- _Activity_
Check each line of the data, and copy those where "level" appears.

- _Dataset excerpts_
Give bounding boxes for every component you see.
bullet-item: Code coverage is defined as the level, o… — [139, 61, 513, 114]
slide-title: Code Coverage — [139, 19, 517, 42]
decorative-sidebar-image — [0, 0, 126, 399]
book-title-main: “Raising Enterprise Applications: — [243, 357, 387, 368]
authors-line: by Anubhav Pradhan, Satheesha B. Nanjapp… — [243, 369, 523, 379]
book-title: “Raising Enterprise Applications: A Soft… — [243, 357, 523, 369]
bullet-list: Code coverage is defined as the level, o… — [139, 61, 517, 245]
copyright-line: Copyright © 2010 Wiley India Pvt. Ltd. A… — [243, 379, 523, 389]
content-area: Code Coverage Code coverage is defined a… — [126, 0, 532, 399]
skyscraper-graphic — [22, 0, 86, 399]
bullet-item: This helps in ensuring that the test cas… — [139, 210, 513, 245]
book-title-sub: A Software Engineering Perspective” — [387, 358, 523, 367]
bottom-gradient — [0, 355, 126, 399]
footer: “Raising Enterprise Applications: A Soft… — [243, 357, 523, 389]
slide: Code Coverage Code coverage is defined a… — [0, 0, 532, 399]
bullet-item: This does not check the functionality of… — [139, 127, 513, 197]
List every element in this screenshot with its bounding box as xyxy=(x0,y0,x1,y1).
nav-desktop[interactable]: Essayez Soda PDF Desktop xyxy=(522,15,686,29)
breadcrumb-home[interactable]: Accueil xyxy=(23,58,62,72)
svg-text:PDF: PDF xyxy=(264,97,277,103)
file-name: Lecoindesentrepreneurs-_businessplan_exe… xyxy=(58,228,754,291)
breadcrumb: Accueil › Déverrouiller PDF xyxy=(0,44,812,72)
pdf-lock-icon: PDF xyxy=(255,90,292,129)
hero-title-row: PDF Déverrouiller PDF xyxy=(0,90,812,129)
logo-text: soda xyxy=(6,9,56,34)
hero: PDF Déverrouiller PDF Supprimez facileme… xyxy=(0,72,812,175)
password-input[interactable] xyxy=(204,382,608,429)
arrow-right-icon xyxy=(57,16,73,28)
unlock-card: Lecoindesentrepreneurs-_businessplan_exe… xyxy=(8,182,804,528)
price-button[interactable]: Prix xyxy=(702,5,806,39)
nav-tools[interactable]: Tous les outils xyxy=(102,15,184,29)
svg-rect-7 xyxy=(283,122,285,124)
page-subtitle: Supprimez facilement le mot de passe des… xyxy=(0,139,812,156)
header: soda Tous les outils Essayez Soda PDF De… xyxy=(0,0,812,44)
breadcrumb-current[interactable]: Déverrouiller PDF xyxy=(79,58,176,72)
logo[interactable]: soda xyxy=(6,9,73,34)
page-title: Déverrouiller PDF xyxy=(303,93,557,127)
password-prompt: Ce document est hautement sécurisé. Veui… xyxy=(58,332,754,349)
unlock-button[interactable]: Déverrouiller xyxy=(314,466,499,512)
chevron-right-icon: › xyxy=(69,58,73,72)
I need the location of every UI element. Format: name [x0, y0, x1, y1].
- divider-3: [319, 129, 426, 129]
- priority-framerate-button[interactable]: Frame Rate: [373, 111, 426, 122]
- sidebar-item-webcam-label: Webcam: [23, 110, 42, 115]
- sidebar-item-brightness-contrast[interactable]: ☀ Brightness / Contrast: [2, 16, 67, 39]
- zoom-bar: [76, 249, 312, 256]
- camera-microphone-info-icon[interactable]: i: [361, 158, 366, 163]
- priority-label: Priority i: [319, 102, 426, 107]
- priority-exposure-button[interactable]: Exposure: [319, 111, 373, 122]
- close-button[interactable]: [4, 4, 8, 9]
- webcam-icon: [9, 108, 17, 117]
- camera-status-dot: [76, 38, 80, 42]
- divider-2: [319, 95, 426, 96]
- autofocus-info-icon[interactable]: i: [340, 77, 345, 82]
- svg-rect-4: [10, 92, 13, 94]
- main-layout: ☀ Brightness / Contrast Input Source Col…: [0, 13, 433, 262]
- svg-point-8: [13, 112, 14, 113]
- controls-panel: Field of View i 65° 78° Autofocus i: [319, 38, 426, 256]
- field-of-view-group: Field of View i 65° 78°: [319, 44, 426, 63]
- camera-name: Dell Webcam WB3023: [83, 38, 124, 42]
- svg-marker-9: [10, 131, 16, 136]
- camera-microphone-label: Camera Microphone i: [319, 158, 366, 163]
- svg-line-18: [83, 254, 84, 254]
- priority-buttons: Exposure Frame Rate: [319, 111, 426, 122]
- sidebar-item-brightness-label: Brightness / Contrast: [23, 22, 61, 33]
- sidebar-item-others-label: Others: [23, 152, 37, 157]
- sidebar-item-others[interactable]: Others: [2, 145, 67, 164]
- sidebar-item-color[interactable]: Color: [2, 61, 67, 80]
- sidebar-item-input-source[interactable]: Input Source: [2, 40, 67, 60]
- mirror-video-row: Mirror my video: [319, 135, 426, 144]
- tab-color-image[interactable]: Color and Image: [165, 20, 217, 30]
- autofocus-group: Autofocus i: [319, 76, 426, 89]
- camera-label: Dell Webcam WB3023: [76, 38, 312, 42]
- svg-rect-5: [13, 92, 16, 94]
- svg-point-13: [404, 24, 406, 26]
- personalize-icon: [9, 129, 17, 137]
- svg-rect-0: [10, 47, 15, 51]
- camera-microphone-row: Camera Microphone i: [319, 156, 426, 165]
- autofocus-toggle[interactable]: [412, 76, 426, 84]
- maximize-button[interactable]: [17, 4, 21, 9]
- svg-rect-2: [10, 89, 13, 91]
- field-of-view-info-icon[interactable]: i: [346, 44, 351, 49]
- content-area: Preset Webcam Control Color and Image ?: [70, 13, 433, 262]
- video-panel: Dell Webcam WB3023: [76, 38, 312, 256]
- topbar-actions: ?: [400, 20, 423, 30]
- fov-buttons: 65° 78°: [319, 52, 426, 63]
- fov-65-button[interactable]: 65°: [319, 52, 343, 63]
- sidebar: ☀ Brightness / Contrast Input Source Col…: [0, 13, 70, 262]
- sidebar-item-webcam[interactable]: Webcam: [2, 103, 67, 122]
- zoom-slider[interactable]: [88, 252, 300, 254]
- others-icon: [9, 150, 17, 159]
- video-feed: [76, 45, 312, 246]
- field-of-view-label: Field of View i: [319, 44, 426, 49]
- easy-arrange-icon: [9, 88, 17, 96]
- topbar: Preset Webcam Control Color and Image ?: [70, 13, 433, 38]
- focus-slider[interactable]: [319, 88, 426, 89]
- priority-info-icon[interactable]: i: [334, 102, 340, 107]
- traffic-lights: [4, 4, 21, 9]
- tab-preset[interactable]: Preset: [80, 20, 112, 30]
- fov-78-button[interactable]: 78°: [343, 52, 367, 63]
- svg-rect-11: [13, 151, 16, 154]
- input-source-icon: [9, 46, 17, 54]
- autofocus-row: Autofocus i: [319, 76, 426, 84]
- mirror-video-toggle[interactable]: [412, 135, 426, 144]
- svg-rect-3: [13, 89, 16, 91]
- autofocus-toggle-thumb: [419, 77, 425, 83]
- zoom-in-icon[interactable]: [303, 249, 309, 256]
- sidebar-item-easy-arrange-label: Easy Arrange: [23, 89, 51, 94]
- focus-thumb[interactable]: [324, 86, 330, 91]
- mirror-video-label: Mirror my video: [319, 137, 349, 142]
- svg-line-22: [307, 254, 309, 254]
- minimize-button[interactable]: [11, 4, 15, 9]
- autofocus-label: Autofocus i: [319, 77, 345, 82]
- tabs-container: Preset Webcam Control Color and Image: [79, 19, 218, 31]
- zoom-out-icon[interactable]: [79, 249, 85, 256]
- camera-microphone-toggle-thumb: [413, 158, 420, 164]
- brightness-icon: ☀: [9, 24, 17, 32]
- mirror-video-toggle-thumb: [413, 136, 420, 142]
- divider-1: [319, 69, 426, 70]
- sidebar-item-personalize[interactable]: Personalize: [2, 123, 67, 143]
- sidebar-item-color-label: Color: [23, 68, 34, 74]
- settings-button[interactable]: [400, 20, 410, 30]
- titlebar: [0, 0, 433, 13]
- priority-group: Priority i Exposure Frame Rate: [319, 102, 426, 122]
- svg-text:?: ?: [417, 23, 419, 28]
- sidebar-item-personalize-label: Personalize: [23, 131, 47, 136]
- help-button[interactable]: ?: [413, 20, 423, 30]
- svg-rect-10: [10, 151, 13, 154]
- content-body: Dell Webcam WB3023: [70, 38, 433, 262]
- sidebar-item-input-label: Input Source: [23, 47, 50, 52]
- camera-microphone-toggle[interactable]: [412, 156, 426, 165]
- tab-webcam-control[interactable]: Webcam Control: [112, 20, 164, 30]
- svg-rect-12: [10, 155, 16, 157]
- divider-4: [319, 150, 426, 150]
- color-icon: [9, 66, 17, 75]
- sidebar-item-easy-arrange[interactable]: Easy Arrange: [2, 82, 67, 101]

- _Output for this task_
bullet-item: Code coverage is defined as the level, o… — [139, 61, 513, 114]
bullet-list: Code coverage is defined as the level, o… — [139, 61, 517, 245]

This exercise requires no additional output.